### Aim of the task
Extract every entry word for word. Skip the pictures.

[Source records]
—————

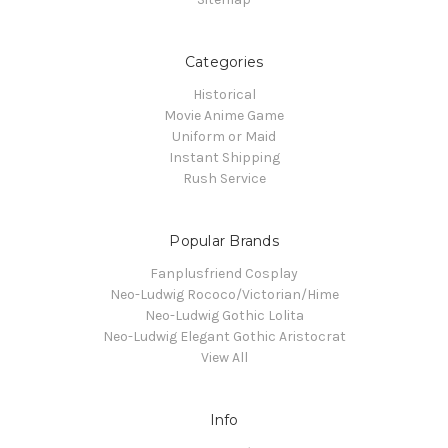
Categories
Historical
Movie Anime Game
Uniform or Maid
Instant Shipping
Rush Service
Popular Brands
Fanplusfriend Cosplay
Neo-Ludwig Rococo/Victorian/Hime
Neo-Ludwig Gothic Lolita
Neo-Ludwig Elegant Gothic Aristocrat
View All
Info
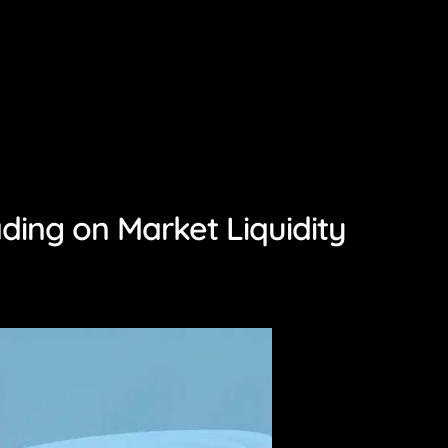
ing on Market Liquidity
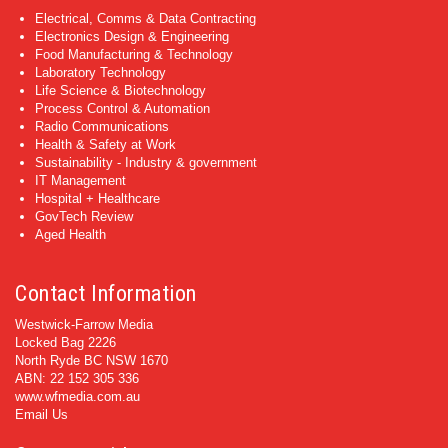
Electrical, Comms & Data Contracting
Electronics Design & Engineering
Food Manufacturing & Technology
Laboratory Technology
Life Science & Biotechnology
Process Control & Automation
Radio Communications
Health & Safety at Work
Sustainability - Industry & government
IT Management
Hospital + Healthcare
GovTech Review
Aged Health
Contact Information
Westwick-Farrow Media
Locked Bag 2226
North Ryde BC NSW 1670
ABN: 22 152 305 336
www.wfmedia.com.au
Email Us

—————

### The answer
Categories
Historical
Movie Anime Game
Uniform or Maid
Instant Shipping
Rush Service
Popular Brands
Fanplusfriend Cosplay
Neo-Ludwig Rococo/Victorian/Hime
Neo-Ludwig Gothic Lolita
Neo-Ludwig Elegant Gothic Aristocrat
View All
Info
ing on Market Liquidity
Electrical, Comms & Data Contracting
Electronics Design & Engineering
Food Manufacturing & Technology
Laboratory Technology
Life Science & Biotechnology
Process Control & Automation
Radio Communications
Health & Safety at Work
Sustainability - Industry & government
IT Management
Hospital + Healthcare
GovTech Review
Aged Health
Contact Information
Westwick-Farrow Media
Locked Bag 2226
North Ryde BC NSW 1670
ABN: 22 152 305 336
www.wfmedia.com.au
Email Us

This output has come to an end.